If they need primarily internet access get them an iPad
i'm totally speculating that android touch tablets will be better choice... but .... they've already been written up at the usual fansites.
afaik, the ipad is tied to proprietary net service (presumably ppl have jailbroken ipads to run on standard wifi, but that's way out from granny ready)
I absolutely wouldn't put embedded systems, servers, and desktop systems in the same category (so they really don't belong on the same curve), but I put them on the same "curve" anyway exactly because it normally isn't done and thus an important point is missed: the average person who swears off Linux is like that guy in the christmas movie who tries to jump off the bridge. If you removed all Linux systems that the average person uses every day, it would be Potterville everywhere.
The grandma readiness is, of course, a different point. Perhaps this could have been two posts?
maybe two (differently colored) curves in the same "coordinates"?
I'm not really visualizing this, but this graphic is intended only to be a visual expression (yes?)
anyway, it's done already. :-)
grandmaready seems the much larger topic.
the ease vs hard curve seems only a statement. there's not much reason to comment on the idea. i suppose if "somebody" added points (representing each distro) on the curve as if it were a real graph, then opinions would fly :-)
As a Linux user, a Mac user and a Windows user, who was for many years a Mac Genius...

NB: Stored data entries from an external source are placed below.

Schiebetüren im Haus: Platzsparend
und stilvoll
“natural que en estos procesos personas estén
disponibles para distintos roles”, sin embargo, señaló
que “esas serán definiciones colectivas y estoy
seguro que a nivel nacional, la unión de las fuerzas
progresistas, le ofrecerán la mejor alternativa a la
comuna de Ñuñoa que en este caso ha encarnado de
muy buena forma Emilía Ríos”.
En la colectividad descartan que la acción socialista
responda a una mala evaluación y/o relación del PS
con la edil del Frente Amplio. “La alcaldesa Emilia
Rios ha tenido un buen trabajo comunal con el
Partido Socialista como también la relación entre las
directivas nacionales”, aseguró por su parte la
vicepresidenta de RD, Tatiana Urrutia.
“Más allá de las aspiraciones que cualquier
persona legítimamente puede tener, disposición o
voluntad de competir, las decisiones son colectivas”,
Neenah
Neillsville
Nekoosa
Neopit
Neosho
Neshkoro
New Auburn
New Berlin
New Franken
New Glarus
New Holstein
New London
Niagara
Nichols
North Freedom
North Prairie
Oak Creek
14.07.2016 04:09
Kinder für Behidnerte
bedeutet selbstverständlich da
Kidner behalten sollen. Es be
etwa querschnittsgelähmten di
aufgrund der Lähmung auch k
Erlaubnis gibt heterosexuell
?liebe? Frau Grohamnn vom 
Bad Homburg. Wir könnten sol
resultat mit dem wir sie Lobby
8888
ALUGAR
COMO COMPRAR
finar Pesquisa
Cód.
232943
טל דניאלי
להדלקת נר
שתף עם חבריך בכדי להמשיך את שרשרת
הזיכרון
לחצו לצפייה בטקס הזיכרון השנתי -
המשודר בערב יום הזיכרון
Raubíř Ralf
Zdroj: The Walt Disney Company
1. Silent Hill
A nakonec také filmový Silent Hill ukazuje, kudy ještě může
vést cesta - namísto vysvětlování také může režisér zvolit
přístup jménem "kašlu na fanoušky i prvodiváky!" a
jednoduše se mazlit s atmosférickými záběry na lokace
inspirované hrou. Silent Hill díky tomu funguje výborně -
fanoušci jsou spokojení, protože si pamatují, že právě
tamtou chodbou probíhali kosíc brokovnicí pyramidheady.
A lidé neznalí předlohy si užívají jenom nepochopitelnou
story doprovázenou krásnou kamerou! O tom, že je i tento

This was a very good article and, and I expect to get nasty stuff for saying this: The Mac is very similar to Linux, especially behind the GUI, and it is nearly (but not quite) as easy to fix.
And you don't get Windows style viruses. (Same as Linux)
Rick, I agree.
simple problem - linux doesn't isntall properlyu with everyuthing needed out of the box i cant even play videos or use itunes or use my webcam without spending hours truing to find a fic!
Linux is not for everybody. Linux users are just a little smarter and a little more focused and a little more serious than the users of other operating systems.
But that's OK. It's OK to be a Windows user or a Mac user. Leave the more challenging and powerful system to us. You don't really need it, and couldn't really make use of it anyway.
Linux is a great platform for use on servers and if you are a little bit geeky for your desktop. The power of Linux is it's flexibility but you can't expect that all hardware is supported. I just love Linux on my rival media server environment but on my normal Desktop i can't live without a normal windows installation.
But i have to admit that with the coming of ubuntu it's much more user friendly then ever! It's just not that practical when you need to run a bunch of applications that are not supported without virtualization.